I’m sure you see where I’m going with this analogy (You’re a smart kid).
Gardening is kind of like parenting, yes.
Parenting can feel frustrating–even futile at times. Are they listening? Do they care? Because I can’t make them care. Nope. And the inefficient, 1-step-forward, 2-steps-back process can drain me quicker than public speaking or a 3-hour hike.
In my anxiety and angst, I call the principal (because all teachers need a sounding board/reprieve). When I say principal, I am referring to my husband. He shows compassion and understanding and reminds me: you know, we aren’t any different with God. He has to constantly remind and instruct us over and over on the same things. Yes, yes, I know God is patient with me and my mess-ups and such, but…these kids.
I decide to grind wheat berries, because after all, I am a diligent homeschool mom. Don’t worry; I don’t wear blue-jean jumpers. I leave to transfer laundry upstairs and when I come back, my grinder has literally burnt the wheat and melted the internal plastic on the edges. What in the world. I rush the stench outside and rinse it as best I can, but there’s no redeeming this catastrophe. The $75 blender top container will have to be replaced.

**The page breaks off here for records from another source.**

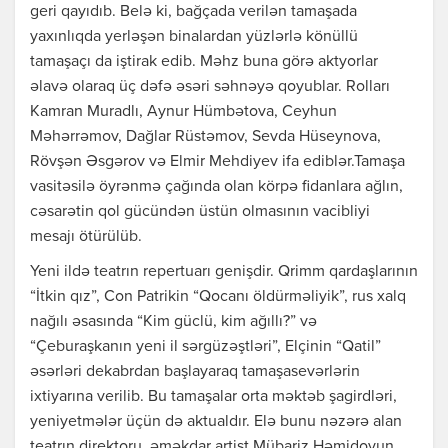
geri qayıdıb. Belə ki, bağçada verilən tamaşada
yaxınlıqda yerləşən binalardan yüzlərlə könüllü
tamaşaçı da iştirak edib. Məhz buna görə aktyorlar
əlavə olaraq üç dəfə əsəri səhnəyə qoyublar. Rolları
Kamran Muradlı, Aynur Hümbətova, Ceyhun
Məhərrəmov, Dağlar Rüstəmov, Sevda Hüseynova,
Rövşən Əsgərov və Elmir Mehdiyev ifa ediblər.Tamaşa
vasitəsilə öyrənmə çağında olan körpə fidanlara ağlın,
cəsarətin qol gücündən üstün olmasının vacibliyi
mesajı ötürülüb.
Yeni ildə teatrın repertuarı genişdir. Qrimm qardaşlarının
“İtkin qız”, Con Patrikin “Qocanı öldürməliyik”, rus xalq
nağılı əsasında “Kim güclü, kim ağıllı?” və
“Çeburaşkanın yeni il sərgüzəştləri”, Elçinin “Qatil”
əsərləri dekabrdan başlayaraq tamaşasevərlərin
ixtiyarına verilib. Bu tamaşalar orta məktəb şagirdləri,
yeniyetmələr üçün də aktualdır. Elə bunu nəzərə alan
teatrın direktoru, əməkdar artist Mübariz Həmidovun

Suddenly, I feel 13 and stupid. And before tears expose the heart of my deceptive self-talk, I leave the kitchen and escape to my room. What is happening? Why am I wrestling with such negative perceptions? Perhaps I’m coming to the place that says, “You do mess up, but that doesn’t make YOU a mess up.”
But no…I am in a place of identity crisis…over what? Burnt wheat berries and rebellious kids.
Because I know my identity can’t be tied to how responsible and self-sufficient I think I am. Hello, where’s the rug I was once standing on? Pulled out with such force I find myself fanny down on the concrete. This understanding that I am not the sum total of my mistakes (“You could have been more careful.”) or the sum total of my successes (“You did that so well.”), but that my worth is totally untethered to my doing–resting instead in the heart of a God who says, “You are mine and I love you…no matter what.”
I’m crying because I am wrestling.
I’m crying because I feel like a prideful hypocrite.
And I’m crying because I sense that these lessons should have been established before now and that makes me feel even more immature.
I can’t make all my blunders right. I can’t fix all that’s damaged and broken in this world (including myself), but I can make life acceptable because I am acceptable (Not because I check every box or control every error or carefully avoid all mistakes, but because I am His and He is mine). Isn’t that enough? Shouldn’t it be? And if it’s not, what do I need to release to get my heart and mind to that place of acceptance?
Perfectionism was only achieved by One person on Earth, and He was God. So, I really need to get over myself.
I never thought I was a perfectionist because I wasn’t afraid to take risks or tackle tasks with a “good-enough and done” attitude. But I see more and more the ways I refuse to accept error in myself and it is bondage because it’s rooted in pride. Do you struggle too?
Find ways to accept where you are and not beat yourself up; here is what I am trying to teach myself.
- Understand that life is not Yin-Yang (black or white). We live with a lot of grey; be okay living in that.
- Honor: If you wouldn’t say those critical things to a friend, then don’t say them to/about yourself.
- Try to avoid defensiveness responding to constructive criticism. Humbly acknowledge where you can improve without thinking you have to be perfect to avoid feeling like a failure.
- Emphasize progress over ideal–and often, impossible–achievements.
- Ask yourself “Why am I doing this?” Motives do matter. Is this about serving or sustaining self-image?
- Zoom out: Will what you are stressing over matter in a month, a year…even a day? Perspective.
- Forgive yourself. Get out of the ditch. Brush yourself off. And get back to walking down the right road.
- Perfectionism crushes confidence and keeps you bound up in fear of failure. Don’t listen. Keep trying. And when your best doesn’t come out, give yourself permission to have bad days.
Someone once said that perfectionism is the most paralyzing form of self-abuse.
You are fearfully and wonderfully made by a Loving Father (Ps. 139). Don’t underestimate your ability to mess up, nor His ability to constantly love and accept you through it all. If our Perfect and Holy God says, “I receive you,” shouldn’t we have the humility to accept ourselves?